Of the many legendary graphic artists to emerge during the late '60s, none translated the psychedelic consciousness of the times with more insight or mind-warping intensity than Lee Conklin, whose prolific poster work for the Fillmore West remains among the most provocative visual interpretations of the Summer of Love and its drug-fueled spirit ever created. Influenced primary by the pen-and-ink mastery of Heinrich Kley and Saul Steinberg, Conklin (born July 24, 1938) did not initially pursue a career in art, instead studying philosophy and history while attending Calvin College in Grand Rapids, MI; he and his wife relocated to Los Angeles in 1965, at which time he accepted a job as a security guard.
Conklin continued drawing in his spare time, hoping to someday forge a career as an artist, and upon reading a feature on psychedelic graphics pioneer Wes Wilson in Time, he relocated to San Francisco to pursue his ambition. He soon hooked up with Fillmore impresario Bill Graham, and between 1968 and 1969 produced a total of 31 posters promoting upcoming concerts at the auditorium. Conklin's stated goal was to translate the hallucinatory journey of the drug experience onto paper, and toward that end he frequently worked while coming down from an acid trip; his designs became increasingly surreal, their dazzling colors and bizarre imagery a pointed reflection of his own altered mindset.
Conklin's Fillmore pieces are typified by the density of their detail, with both the graphics and the lettering the product of painstaking, Dexedrine-fueled effort; the other recurring motifs of his work include a fascination with the mutated human form, as well as anthropomorphic imagery.

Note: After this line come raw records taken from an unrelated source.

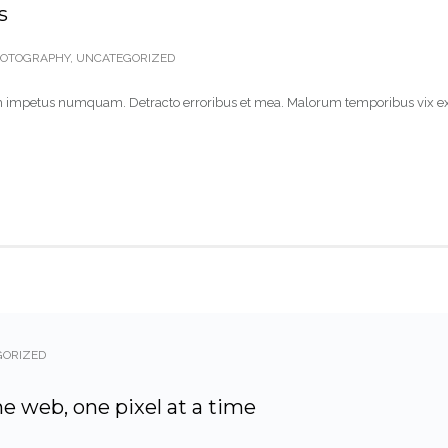
s
OTOGRAPHY
,
UNCATEGORIZED
 nam impetus numquam. Detracto erroribus et mea. Malorum temporibus vix ex
GORIZED
he web, one pixel at a time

Perhaps Conklin's most famous image is a classic black-and-white drawing of a lion that adorned a Santana poster, later redrawn for use on the group's debut LP. After his Fillmore affiliation ended in the wake of financial disputes, he continued working as an artist, setting up a studio in Petaluma, CA; after Graham's 1991 death, Conklin created new pieces for the Bill Graham Presents organization, his latter-day work rejecting the hand-drawn process in favor of digital methods.